- _Task goal_: Begin the copy at the line containing "29 Agustus 2020" in the data below and end it at the line containing "non c’è nessuna", keeping each line exact and leaving out pictures.

════════

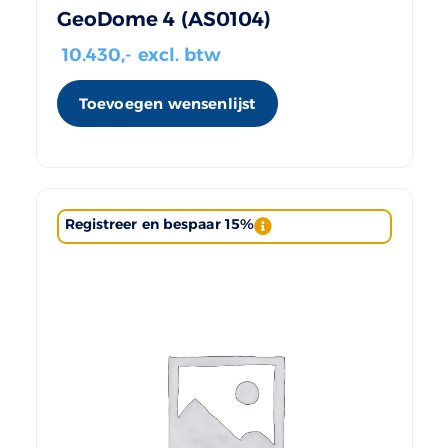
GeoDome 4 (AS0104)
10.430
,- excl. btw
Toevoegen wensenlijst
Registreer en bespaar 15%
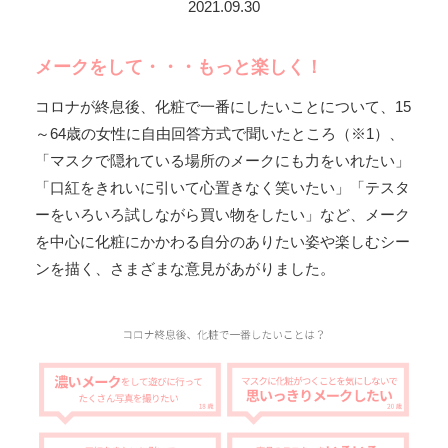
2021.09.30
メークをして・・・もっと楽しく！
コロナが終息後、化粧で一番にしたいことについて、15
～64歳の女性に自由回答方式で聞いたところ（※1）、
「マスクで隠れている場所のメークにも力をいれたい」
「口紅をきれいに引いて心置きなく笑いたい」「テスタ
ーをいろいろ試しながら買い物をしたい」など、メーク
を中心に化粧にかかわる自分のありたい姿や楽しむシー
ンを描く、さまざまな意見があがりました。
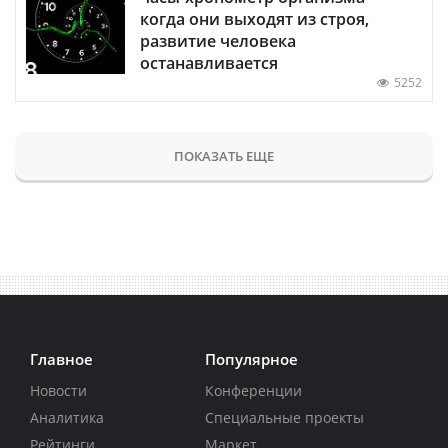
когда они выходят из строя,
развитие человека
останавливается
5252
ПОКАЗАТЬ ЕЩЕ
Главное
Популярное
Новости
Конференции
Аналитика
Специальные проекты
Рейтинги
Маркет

════════

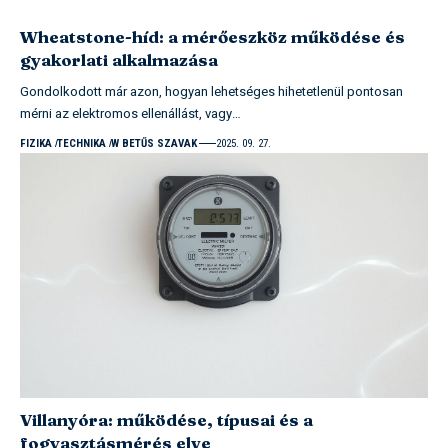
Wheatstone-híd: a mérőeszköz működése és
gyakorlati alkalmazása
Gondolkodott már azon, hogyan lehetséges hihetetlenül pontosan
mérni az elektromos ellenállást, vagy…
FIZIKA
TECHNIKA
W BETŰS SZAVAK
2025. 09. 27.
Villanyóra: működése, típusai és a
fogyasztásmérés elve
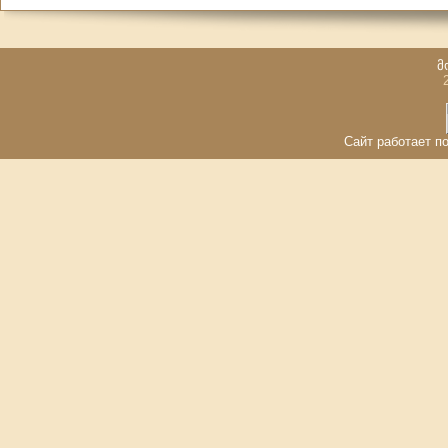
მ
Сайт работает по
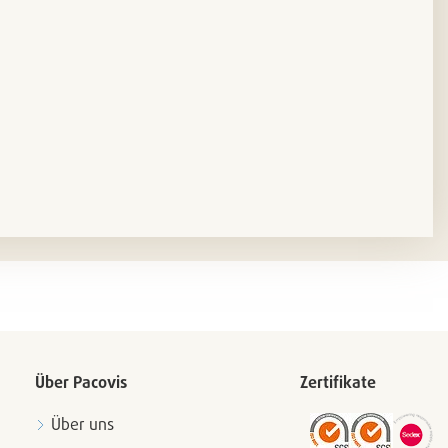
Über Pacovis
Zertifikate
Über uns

════════

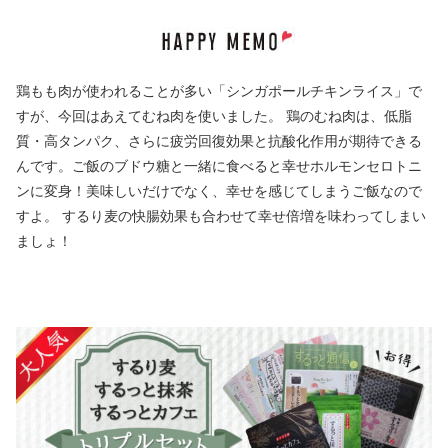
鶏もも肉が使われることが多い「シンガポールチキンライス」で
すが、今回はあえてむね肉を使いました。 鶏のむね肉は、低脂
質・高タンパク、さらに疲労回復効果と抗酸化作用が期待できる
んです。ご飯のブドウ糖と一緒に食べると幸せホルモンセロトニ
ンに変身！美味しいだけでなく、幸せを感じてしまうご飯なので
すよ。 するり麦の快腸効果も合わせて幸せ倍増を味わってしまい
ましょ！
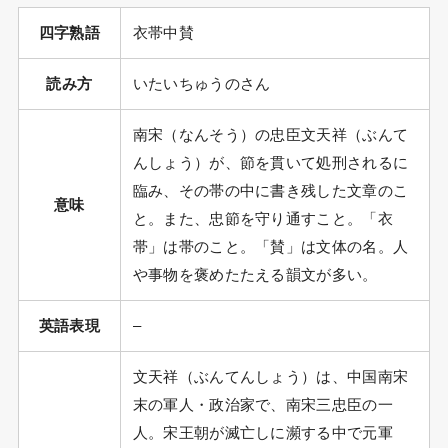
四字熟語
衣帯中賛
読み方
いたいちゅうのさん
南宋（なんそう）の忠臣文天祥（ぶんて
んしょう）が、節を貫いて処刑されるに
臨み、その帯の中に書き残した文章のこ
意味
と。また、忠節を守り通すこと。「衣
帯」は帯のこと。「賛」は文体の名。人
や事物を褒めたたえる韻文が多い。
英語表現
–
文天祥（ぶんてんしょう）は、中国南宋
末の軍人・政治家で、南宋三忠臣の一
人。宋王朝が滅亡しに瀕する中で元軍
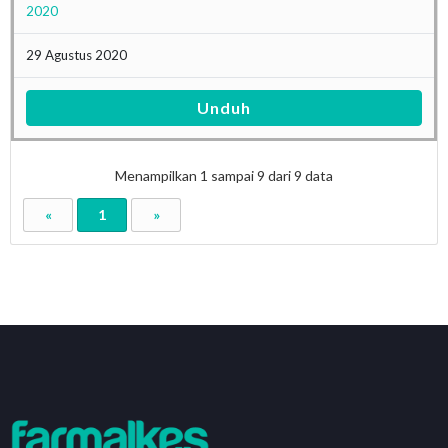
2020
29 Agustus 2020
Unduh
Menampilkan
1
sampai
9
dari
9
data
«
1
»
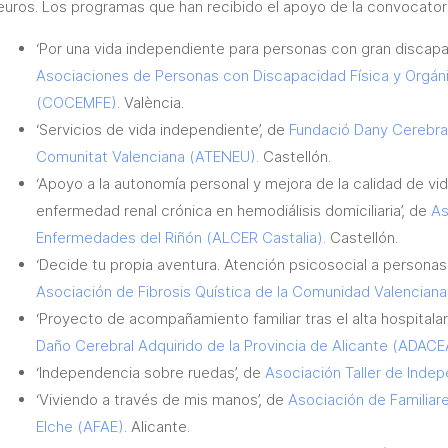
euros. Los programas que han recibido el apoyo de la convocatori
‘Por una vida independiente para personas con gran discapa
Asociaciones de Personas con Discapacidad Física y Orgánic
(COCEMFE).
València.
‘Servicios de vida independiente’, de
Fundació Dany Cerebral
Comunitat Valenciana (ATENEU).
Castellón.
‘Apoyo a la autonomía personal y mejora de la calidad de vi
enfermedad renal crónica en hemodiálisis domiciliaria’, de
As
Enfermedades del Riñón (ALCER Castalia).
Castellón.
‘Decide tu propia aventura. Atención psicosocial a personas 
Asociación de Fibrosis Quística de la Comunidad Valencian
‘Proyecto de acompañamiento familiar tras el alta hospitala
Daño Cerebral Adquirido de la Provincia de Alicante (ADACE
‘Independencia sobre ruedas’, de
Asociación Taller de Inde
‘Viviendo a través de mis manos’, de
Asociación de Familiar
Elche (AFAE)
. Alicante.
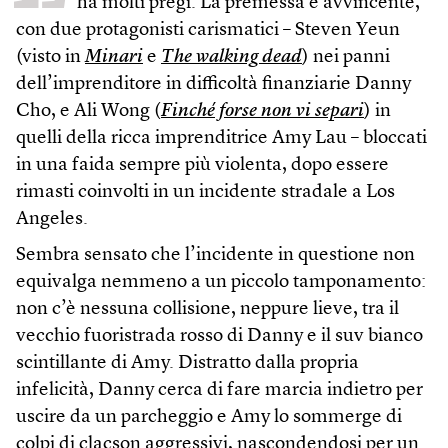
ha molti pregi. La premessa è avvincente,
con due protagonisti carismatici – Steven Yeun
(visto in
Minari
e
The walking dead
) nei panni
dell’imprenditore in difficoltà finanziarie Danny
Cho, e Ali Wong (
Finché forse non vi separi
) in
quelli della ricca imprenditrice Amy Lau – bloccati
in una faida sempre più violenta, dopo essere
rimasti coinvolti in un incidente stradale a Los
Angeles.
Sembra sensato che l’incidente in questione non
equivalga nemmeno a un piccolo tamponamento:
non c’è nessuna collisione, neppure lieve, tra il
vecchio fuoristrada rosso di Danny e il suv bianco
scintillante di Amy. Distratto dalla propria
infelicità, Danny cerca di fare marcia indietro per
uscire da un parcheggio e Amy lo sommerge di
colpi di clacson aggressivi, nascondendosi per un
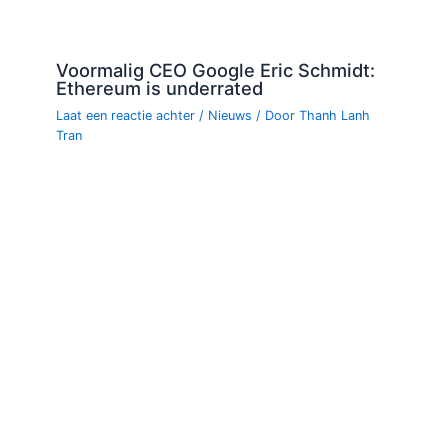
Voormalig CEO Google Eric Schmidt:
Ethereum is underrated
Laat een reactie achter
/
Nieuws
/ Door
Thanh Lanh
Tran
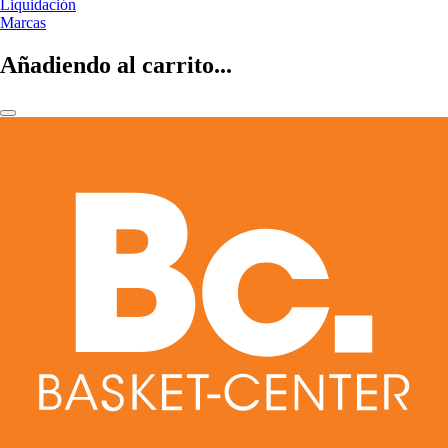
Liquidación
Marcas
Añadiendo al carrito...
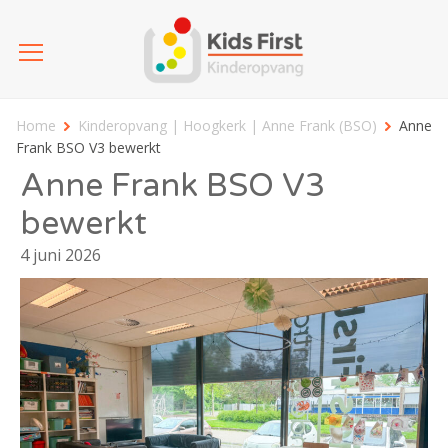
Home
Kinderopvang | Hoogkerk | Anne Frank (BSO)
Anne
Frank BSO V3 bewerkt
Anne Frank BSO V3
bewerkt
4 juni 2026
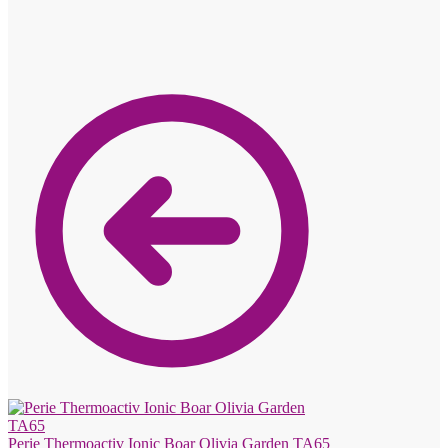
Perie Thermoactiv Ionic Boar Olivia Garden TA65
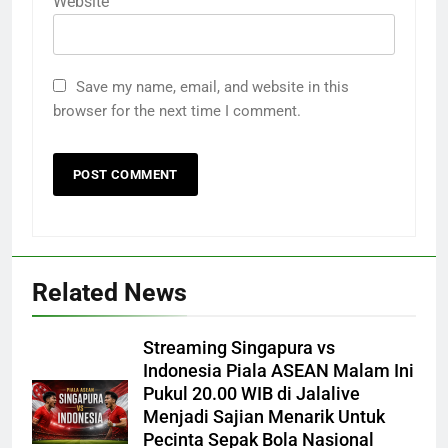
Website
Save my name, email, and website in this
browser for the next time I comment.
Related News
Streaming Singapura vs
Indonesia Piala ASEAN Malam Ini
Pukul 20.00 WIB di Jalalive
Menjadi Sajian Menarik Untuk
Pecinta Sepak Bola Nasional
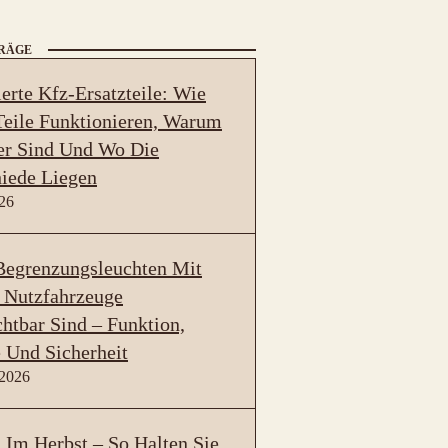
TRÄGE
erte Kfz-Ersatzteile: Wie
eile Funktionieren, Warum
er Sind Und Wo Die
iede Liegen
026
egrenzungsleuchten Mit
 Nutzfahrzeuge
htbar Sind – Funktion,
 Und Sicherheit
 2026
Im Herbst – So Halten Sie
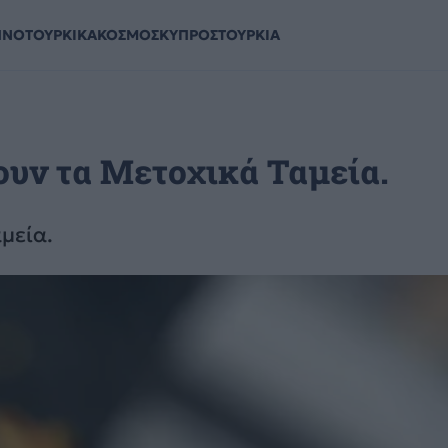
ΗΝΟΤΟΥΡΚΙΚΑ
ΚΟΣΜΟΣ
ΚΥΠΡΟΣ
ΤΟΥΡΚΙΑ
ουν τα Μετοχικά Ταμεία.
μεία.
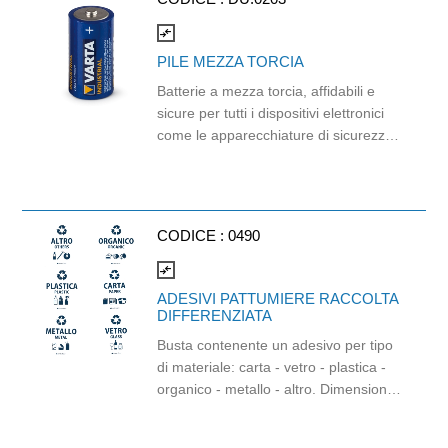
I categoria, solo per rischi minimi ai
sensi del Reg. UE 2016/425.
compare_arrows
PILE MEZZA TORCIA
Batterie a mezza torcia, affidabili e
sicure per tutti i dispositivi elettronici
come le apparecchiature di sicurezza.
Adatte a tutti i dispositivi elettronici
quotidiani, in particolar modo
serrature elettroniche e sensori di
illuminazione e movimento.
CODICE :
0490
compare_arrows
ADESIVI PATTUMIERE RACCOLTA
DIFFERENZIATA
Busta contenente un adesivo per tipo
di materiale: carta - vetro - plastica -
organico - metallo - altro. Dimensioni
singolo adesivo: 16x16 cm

════════

- _Reply_:
29 Agustus 2020
Unduh
Menampilkan
1
sampai
9
dari
9
data
«
1
»
euros. Los programas que han recibido el apoyo de la convocatori
‘Por una vida independiente para personas con gran discapa
Asociaciones de Personas con Discapacidad Física y Orgánic
(COCEMFE).
València.
‘Servicios de vida independiente’, de
Fundació Dany Cerebral
Comunitat Valenciana (ATENEU).
Castellón.
‘Apoyo a la autonomía personal y mejora de la calidad de vi
enfermedad renal crónica en hemodiálisis domiciliaria’, de
As
Enfermedades del Riñón (ALCER Castalia).
Castellón.
‘Decide tu propia aventura. Atención psicosocial a personas 
Asociación de Fibrosis Quística de la Comunidad Valencian
‘Proyecto de acompañamiento familiar tras el alta hospitala
Daño Cerebral Adquirido de la Provincia de Alicante (ADACE
‘Independencia sobre ruedas’, de
Asociación Taller de Inde
‘Viviendo a través de mis manos’, de
Asociación de Familiar
Elche (AFAE)
. Alicante.
ha molti pregi. La premessa è avvincente,
con due protagonisti carismatici – Steven Yeun
(visto in
Minari
e
The walking dead
) nei panni
dell’imprenditore in difficoltà finanziarie Danny
Cho, e Ali Wong (
Finché forse non vi separi
) in
quelli della ricca imprenditrice Amy Lau – bloccati
in una faida sempre più violenta, dopo essere
rimasti coinvolti in un incidente stradale a Los
Angeles.
Sembra sensato che l’incidente in questione non
equivalga nemmeno a un piccolo tamponamento:
non c’è nessuna collisione, neppure lieve, tra il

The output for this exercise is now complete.